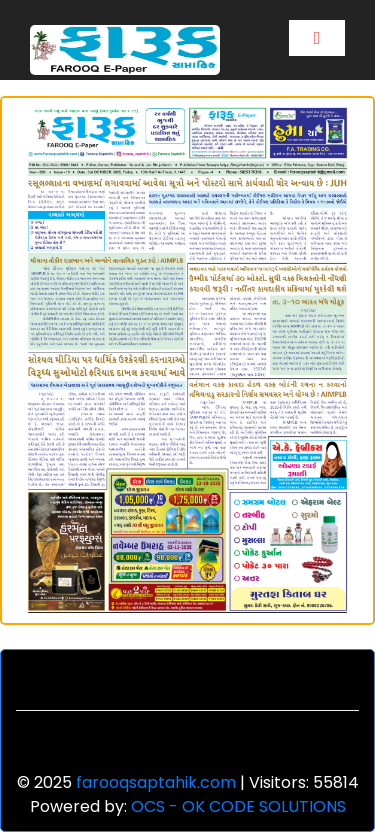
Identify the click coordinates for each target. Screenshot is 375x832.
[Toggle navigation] (317, 38)
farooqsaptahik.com (156, 782)
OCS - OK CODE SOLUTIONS (238, 806)
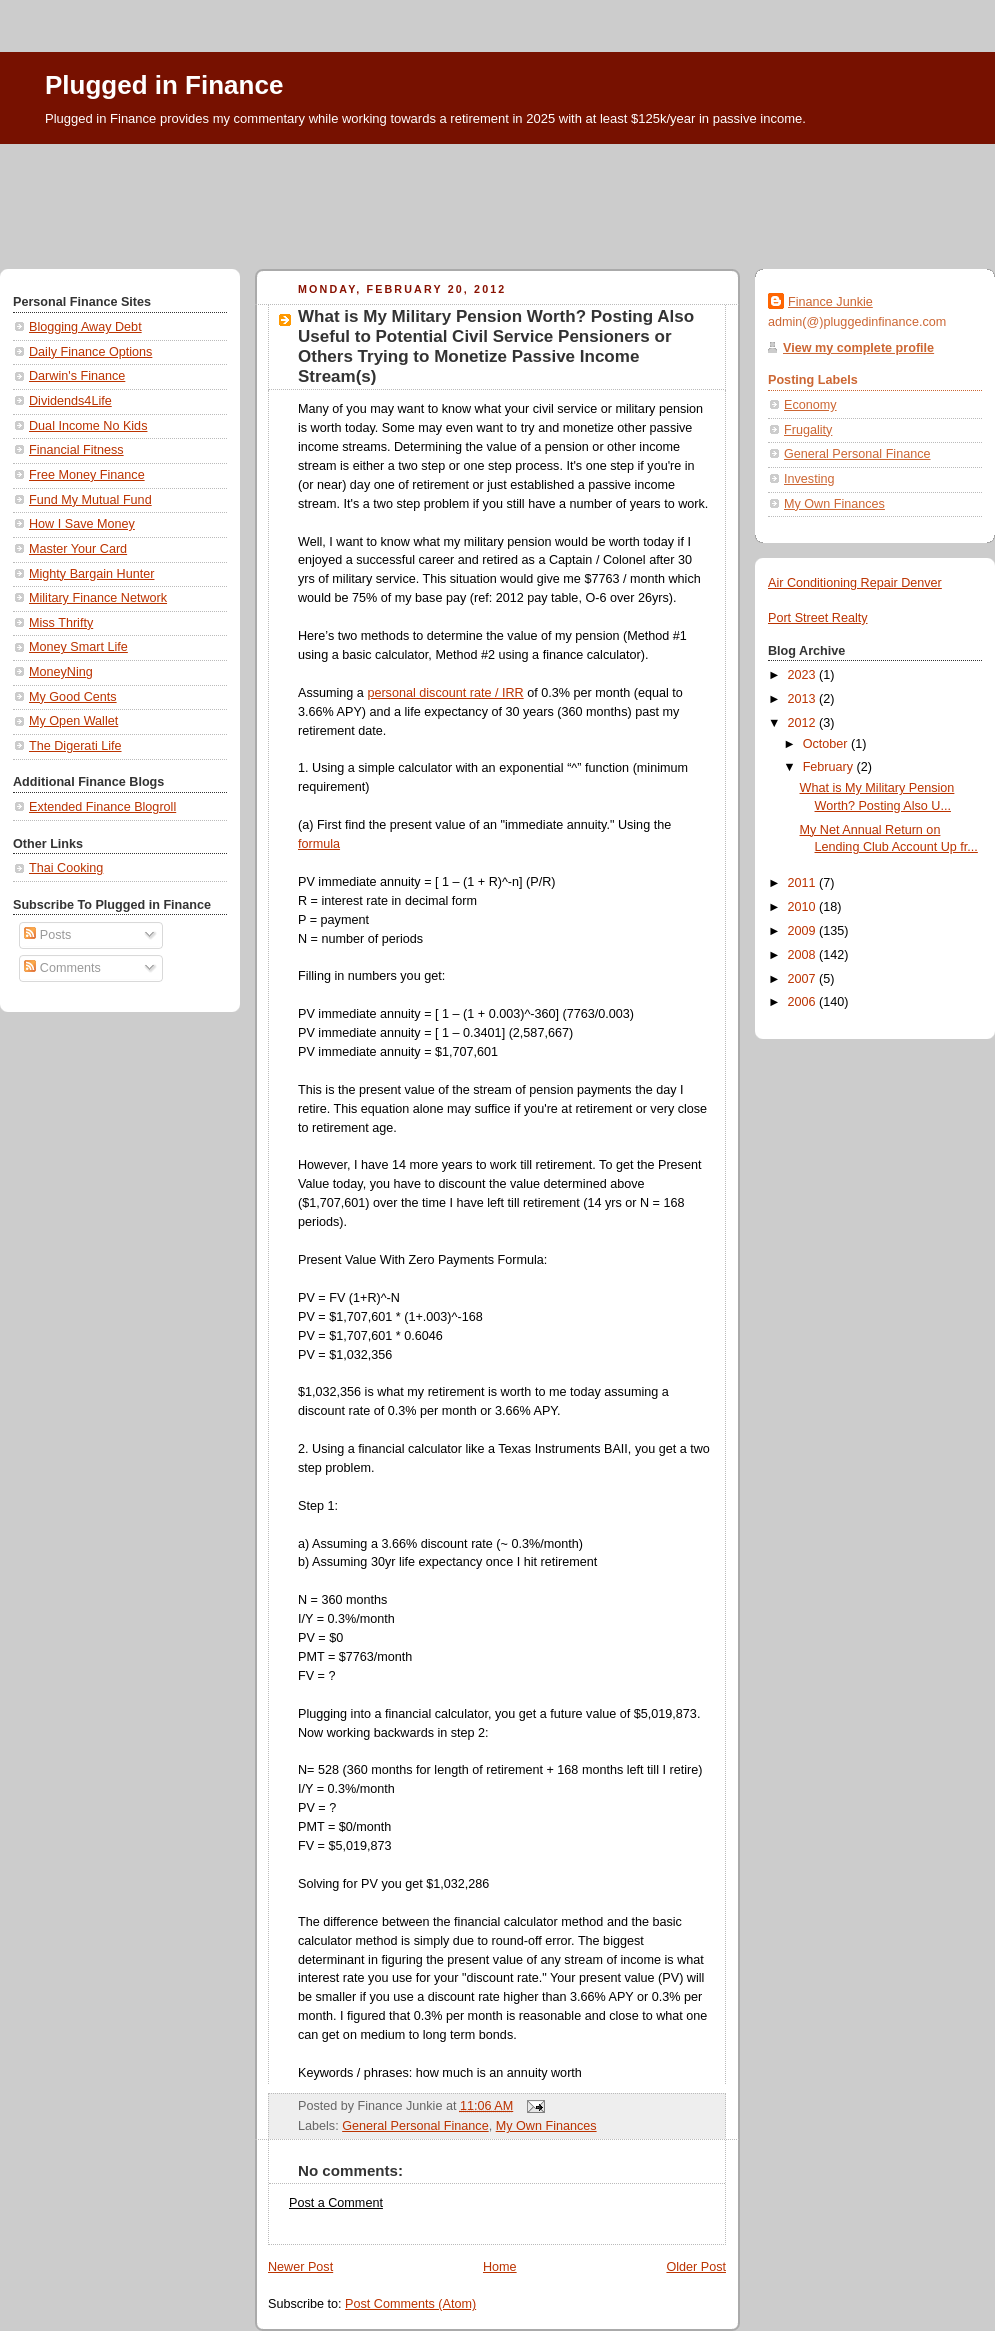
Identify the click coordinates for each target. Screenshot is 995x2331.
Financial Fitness (76, 450)
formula (319, 844)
····················
#### What you will do:
Copy out every line of the data that includes the word "target".

#### Answer to this task:
Identify the click coordinates for each target. Screenshot is 375x832.
Identify the click coordinates for each target. Screenshot is 995x2331.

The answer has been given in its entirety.